Dear Carolyn: My beautiful, thoughtful daughter is getting married later this year. She is paying for much of the wedding with money she has frugally tucked away.

Rather than traditional gifts, she wants to request cash toward improving her new, fixer-upper home.

I am appalled at this. I am told, lovingly, that I am out of touch with today's trends. I respect it is her decision, but I can't let it go yet without persisting.

Your thoughts on this seemingly popular new trend?

— Appalled

Appalled: I used to fight this myself. I will probably never come around fully on the idea of shaking down guests for cash.

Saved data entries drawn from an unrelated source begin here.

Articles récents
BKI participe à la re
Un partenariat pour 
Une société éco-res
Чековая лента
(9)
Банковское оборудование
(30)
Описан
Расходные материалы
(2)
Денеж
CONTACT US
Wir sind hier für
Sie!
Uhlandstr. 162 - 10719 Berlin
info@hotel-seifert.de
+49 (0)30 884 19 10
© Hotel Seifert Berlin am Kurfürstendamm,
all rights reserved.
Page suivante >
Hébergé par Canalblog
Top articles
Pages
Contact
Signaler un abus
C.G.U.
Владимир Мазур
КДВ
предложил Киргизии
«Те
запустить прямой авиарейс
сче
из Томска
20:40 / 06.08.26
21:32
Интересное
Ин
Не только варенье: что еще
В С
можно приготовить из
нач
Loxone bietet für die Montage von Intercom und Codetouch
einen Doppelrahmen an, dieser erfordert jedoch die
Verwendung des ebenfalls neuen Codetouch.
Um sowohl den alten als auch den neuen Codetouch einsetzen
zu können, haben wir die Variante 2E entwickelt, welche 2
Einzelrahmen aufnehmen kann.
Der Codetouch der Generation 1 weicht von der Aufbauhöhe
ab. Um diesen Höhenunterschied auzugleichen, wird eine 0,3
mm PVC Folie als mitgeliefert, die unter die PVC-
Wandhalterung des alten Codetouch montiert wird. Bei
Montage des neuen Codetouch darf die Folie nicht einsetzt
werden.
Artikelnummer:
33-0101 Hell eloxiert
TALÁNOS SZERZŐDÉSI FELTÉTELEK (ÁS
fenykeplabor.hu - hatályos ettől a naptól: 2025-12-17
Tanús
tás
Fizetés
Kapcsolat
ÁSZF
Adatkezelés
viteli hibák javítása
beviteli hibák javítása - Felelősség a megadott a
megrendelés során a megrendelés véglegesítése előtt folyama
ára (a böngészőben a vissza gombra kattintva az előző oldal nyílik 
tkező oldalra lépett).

But. Other cultures have had money-collection vessels at wedding receptions for ages and their societies haven’t all died off from tackiness. Meanwhile, real arguments against the “traditional” have been piling up for years. Decades.

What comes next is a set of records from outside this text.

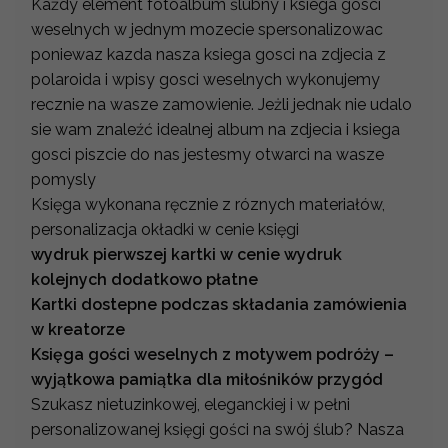
Każdy element fotoalbum ślubny i ksiega gosci
weselnych w jednym mozecie spersonalizowac
poniewaz kazda nasza ksiega gosci na zdjecia z
polaroida i wpisy gosci weselnych wykonujemy
recznie na wasze zamowienie. Jeżli jednak nie udalo
sie wam znaleźć idealnej album na zdjecia i ksiega
gosci piszcie do nas jestesmy otwarci na wasze
pomysly
Księga wykonana ręcznie z róznych materiałów,
personalizacja okładki w cenie księgi
wydruk pierwszej kartki w cenie wydruk
kolejnych dodatkowo płatne
Kartki dostepne podczas składania zamówienia
w kreatorze
Księga gości weselnych z motywem podróży –
wyjątkowa pamiątka dla miłośników przygód
Szukasz nietuzinkowej, eleganckiej i w pełni
personalizowanej księgi gości na swój ślub? Nasza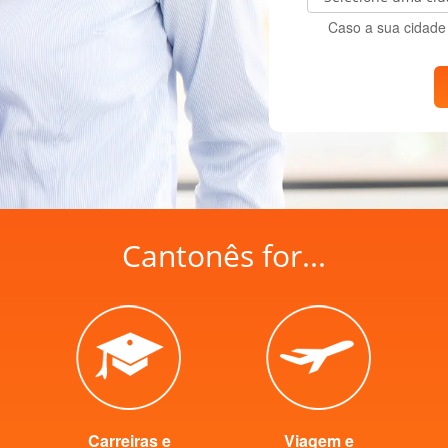
Caso a sua cidade 
Cantonês for...
Carreiras e
Viagem e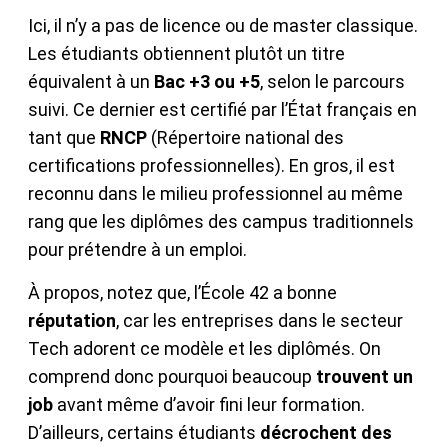
Ici, il n’y a pas de licence ou de master classique.
Les étudiants obtiennent plutôt un titre
équivalent à un
Bac +3 ou +5
, selon le parcours
suivi. Ce dernier est certifié par l’État français en
tant que
RNCP
(Répertoire national des
certifications professionnelles). En gros, il est
reconnu dans le milieu professionnel au même
rang que les diplômes des campus traditionnels
pour prétendre à un emploi.
À propos, notez que, l’École 42 a bonne
réputation
, car les entreprises dans le secteur
Tech adorent ce modèle et les diplômés. On
comprend donc pourquoi beaucoup
trouvent un
job
avant même d’avoir fini leur formation.
D’ailleurs, certains étudiants
décrochent des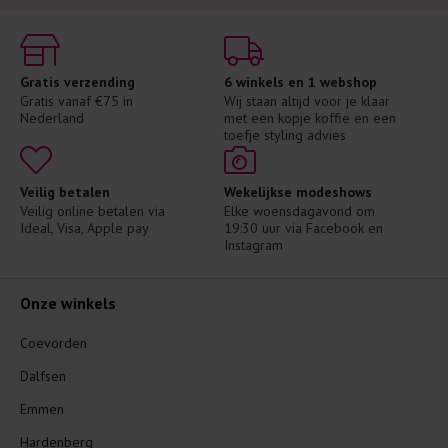
Gratis verzending
6 winkels en 1 webshop
Gratis vanaf €75 in 
Wij staan altijd voor je klaar 
Nederland
met een kopje koffie en een 
toefje styling advies
Veilig betalen
Wekelijkse modeshows
Veilig online betalen via 
Elke woensdagavond om 
Ideal, Visa, Apple pay
19:30 uur via Facebook en 
Instagram
Onze winkels
Coevorden
Dalfsen
Emmen
Hardenberg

First, the idea that couples move from their parents’ homes into their first, marital home hasn’t been a large-scale reality since I was a late-midcentury-modern kid, and even then I might have gotten that vision from movies. So even the couples who aren’t already living together already have more toasters than they have occasions to toast. Wedding guests just don’t need to build nests anymore with their — optional, always! — gifts. Unless the couple wants them to. (It is/was a lovely notion.)

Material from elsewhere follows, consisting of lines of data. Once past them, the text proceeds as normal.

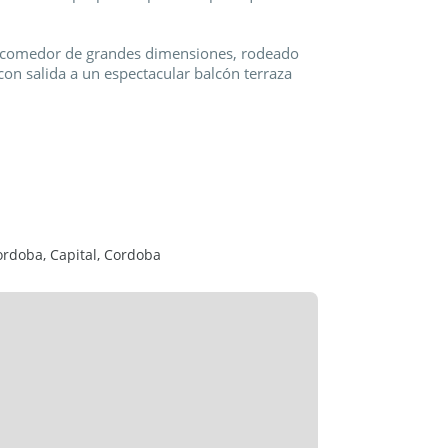
g-comedor de grandes dimensiones, rodeado
con salida a un espectacular balcón terraza
tar cada momento. Tipologia de 2 plantas, Piso
z en todos los ambientes, acompañando una
ordoba, Capital, Cordoba
valoran los espacios amplios, la calidad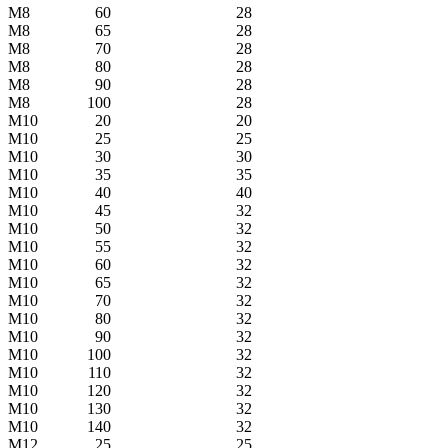
М8
60
28
М8
65
28
М8
70
28
М8
80
28
М8
90
28
М8
100
28
М10
20
20
М10
25
25
М10
30
30
М10
35
35
М10
40
40
М10
45
32
М10
50
32
М10
55
32
М10
60
32
М10
65
32
М10
70
32
М10
80
32
М10
90
32
М10
100
32
М10
110
32
М10
120
32
М10
130
32
М10
140
32
М12
25
25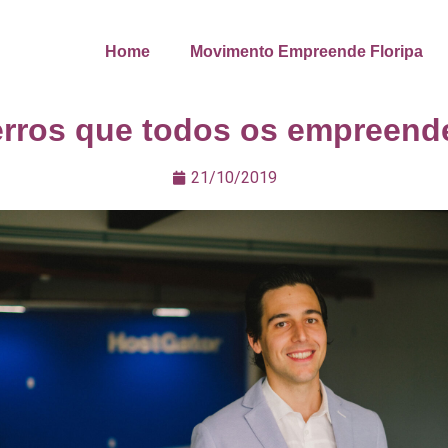
Home
Movimento Empreende Floripa
 erros que todos os empreend
21/10/2019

Second, the idea of replacing miscellaneous accrued bachelor/ette stuff with expensive coordinated marital stuff barely got a foothold before it dawned that 1. Life phases are hardly so tidy, and it’s suffocating to treat them as such; and 2. Our attachment to stuff and stuff upgrades is killing the planet, and eventually us along with it. Which really kills the buzz of a sleek new martini set. So anyone who says no-thanks to a traditional registry or a separate set of fancy-occasion whatevers “for entertaining” is actually kind of a hero.

If you’re a collector or entertainer, of course, then have at it. We just need to uncouple life milestones from acquisition.

And that’s before, third, getting into the moral and emotional math of wealth inequality — in which guests who aren’t of means are nudged to part with high-value cash for things a couple won’t need except to maintain polite appearances for their parents. A registry can help guests know what to buy, and I’ve used some gratefully, but they’re only as good as the items are needed, wanted, reasonable.

Not to mention, fourth, especially now: Maybe we’re all poised to dust off our party sets the nanosecond it feels safe to party with other humans again, but that would be a hairpin cultural turn. We barely make it to tables for meals now, much less ones set with china.

So what are etiquette-minded wedding guests and hosts supposed to do? Give up, go cash, be grateful for the fig leaves available to those who — bless them all — can’t countenance asking for money. Mostly, they can “register” for just about everything they’d buy if someone handed them cash. Mortified parents can also spread the gospel of targeted gift cards among their judging-inclined, trend-immune friends.

Otherwise: Her wedding. Let go.

Memo to gift die-hards: Make sure it has either KNOWN value to the couple, or a receipt and no guilt-strings attached. On-trend till death do all of us part.